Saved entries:
══════

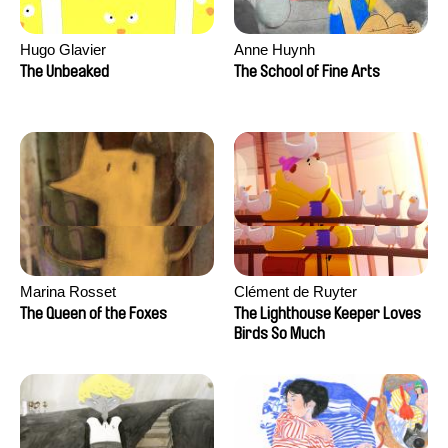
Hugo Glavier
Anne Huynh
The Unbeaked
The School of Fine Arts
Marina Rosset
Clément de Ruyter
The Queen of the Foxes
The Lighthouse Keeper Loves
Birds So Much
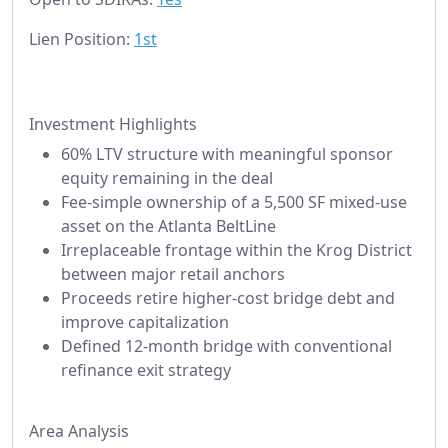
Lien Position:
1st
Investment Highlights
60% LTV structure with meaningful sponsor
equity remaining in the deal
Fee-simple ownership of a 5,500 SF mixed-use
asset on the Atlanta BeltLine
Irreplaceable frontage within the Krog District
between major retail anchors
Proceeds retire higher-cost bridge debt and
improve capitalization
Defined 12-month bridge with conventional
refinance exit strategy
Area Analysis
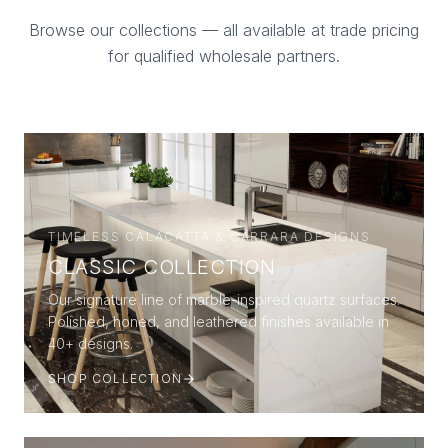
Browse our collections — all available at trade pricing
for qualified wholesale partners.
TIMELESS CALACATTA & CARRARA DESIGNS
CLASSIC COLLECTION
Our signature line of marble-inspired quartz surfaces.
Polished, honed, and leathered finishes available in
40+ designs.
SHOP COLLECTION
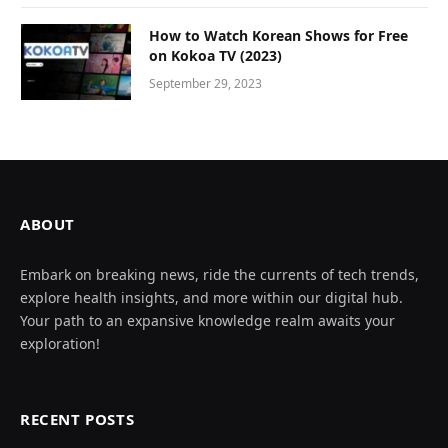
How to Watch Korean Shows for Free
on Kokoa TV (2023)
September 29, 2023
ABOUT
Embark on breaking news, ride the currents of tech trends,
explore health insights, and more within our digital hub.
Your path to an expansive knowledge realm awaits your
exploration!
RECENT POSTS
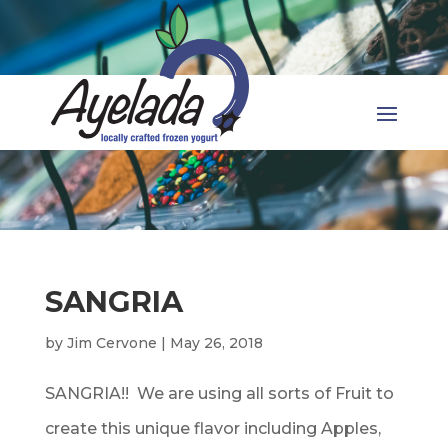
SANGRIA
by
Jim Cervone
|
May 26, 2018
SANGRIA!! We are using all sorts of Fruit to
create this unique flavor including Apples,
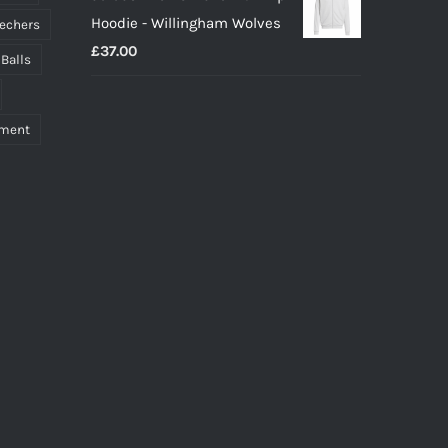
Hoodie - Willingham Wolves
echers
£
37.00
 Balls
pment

══════

» **YOUR GOAL**: All records above need to be returned exactly. Omit the pictures.

» **FINISHED EXERCISE**:
Hugo Glavier
Anne Huynh
The Unbeaked
The School of Fine Arts
Marina Rosset
Clément de Ruyter
The Queen of the Foxes
The Lighthouse Keeper Loves
Birds So Much
Lien Position:
1st
Investment Highlights
60% LTV structure with meaningful sponsor
equity remaining in the deal
Fee-simple ownership of a 5,500 SF mixed-use
asset on the Atlanta BeltLine
Irreplaceable frontage within the Krog District
between major retail anchors
Proceeds retire higher-cost bridge debt and
improve capitalization
Defined 12-month bridge with conventional
refinance exit strategy
Area Analysis
Browse our collections — all available at trade pricing
for qualified wholesale partners.
TIMELESS CALACATTA & CARRARA DESIGNS
CLASSIC COLLECTION
Our signature line of marble-inspired quartz surfaces.
Polished, honed, and leathered finishes available in
40+ designs.
SHOP COLLECTION
How to Watch Korean Shows for Free
on Kokoa TV (2023)
September 29, 2023
ABOUT
Embark on breaking news, ride the currents of tech trends,
explore health insights, and more within our digital hub.
Your path to an expansive knowledge realm awaits your
exploration!
RECENT POSTS
SANGRIA
by
Jim Cervone
|
May 26, 2018
SANGRIA!! We are using all sorts of Fruit to
create this unique flavor including Apples,
Hoodie - Willingham Wolves
echers
£
37.00
 Balls
pment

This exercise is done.